Task objective
Copy out each line from the material where the word "seeking" is found.
%%
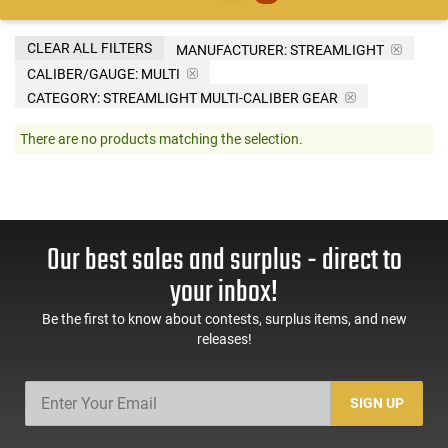
CLEAR ALL FILTERS
MANUFACTURER:
STREAMLIGHT
CALIBER/GAUGE:
MULTI
CATEGORY: STREAMLIGHT MULTI-CALIBER GEAR
There are no products matching the selection.
Our best sales and surplus - direct to
your inbox!
Be the first to know about contests, surplus items, and new
releases!
SIGN UP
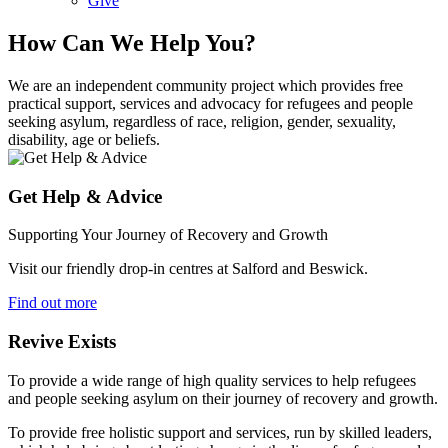
Give
How Can We Help You?
We are an independent community project which provides free
practical support, services and advocacy for refugees and people
seeking asylum, regardless of race, religion, gender, sexuality,
disability, age or beliefs.
Get Help & Advice
Supporting Your Journey of Recovery and Growth
Visit our friendly drop-in centres at Salford and Beswick.
Find out more
Revive Exists
To provide a wide range of high quality services to help refugees
and people seeking asylum on their journey of recovery and growth.
To provide free holistic support and services, run by skilled leaders,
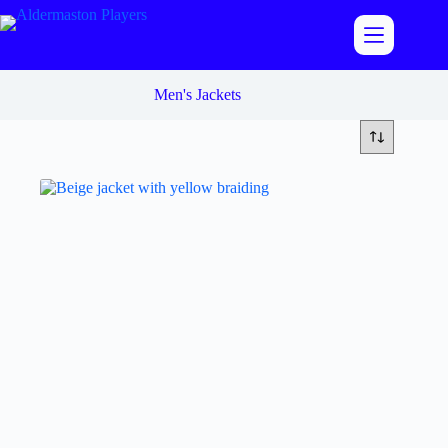
Skip
to
content
Men's Jackets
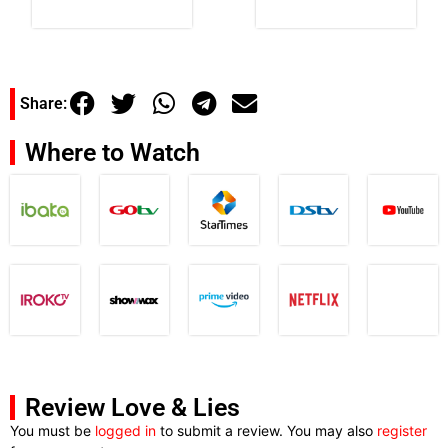
Share:
Where to Watch
Review Love & Lies
You must be
logged in
to submit a review. You may also
register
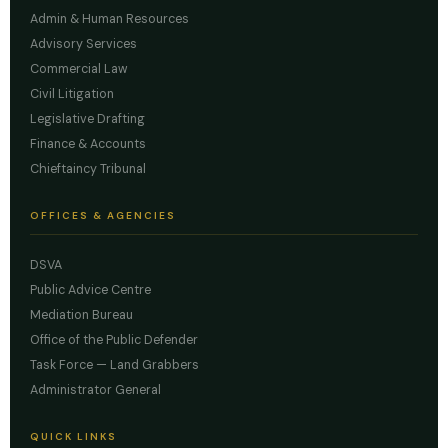
Admin & Human Resources
Advisory Services
Commercial Law
Civil Litigation
Legislative Drafting
Finance & Accounts
Chieftaincy Tribunal
OFFICES & AGENCIES
DSVA
Public Advice Centre
Mediation Bureau
Office of the Public Defender
Task Force — Land Grabbers
Administrator General
QUICK LINKS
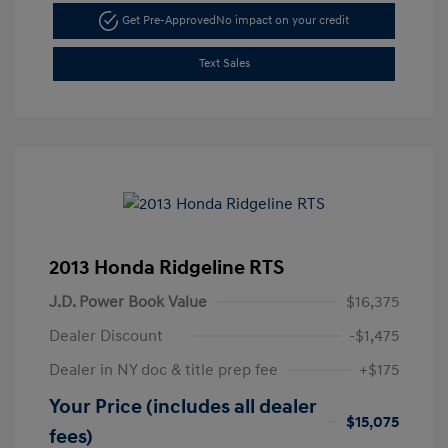
Get Pre-Approved
No impact on your credit
Text Sales
2013 Honda Ridgeline RTS
J.D. Power Book Value
$16,375
Dealer Discount
-$1,475
Dealer in NY doc & title prep fee
+$175
Your Price (includes all dealer
$15,075
fees)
%%
Expected answer
seeking asylum, regardless of race, religion, gender, sexuality,
and people seeking asylum on their journey of recovery and growth.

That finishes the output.